◆ **Brief**
Print every line below without adding or leaving out a single word.

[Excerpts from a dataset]
—————

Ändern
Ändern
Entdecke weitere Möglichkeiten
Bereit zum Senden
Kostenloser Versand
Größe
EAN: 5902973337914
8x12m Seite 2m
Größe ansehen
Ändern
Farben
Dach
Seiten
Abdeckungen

—————

◆ **Answer box**
Ändern
Ändern
Entdecke weitere Möglichkeiten
Bereit zum Senden
Kostenloser Versand
Größe
EAN: 5902973337914
8x12m Seite 2m
Größe ansehen
Ändern
Farben
Dach
Seiten
Abdeckungen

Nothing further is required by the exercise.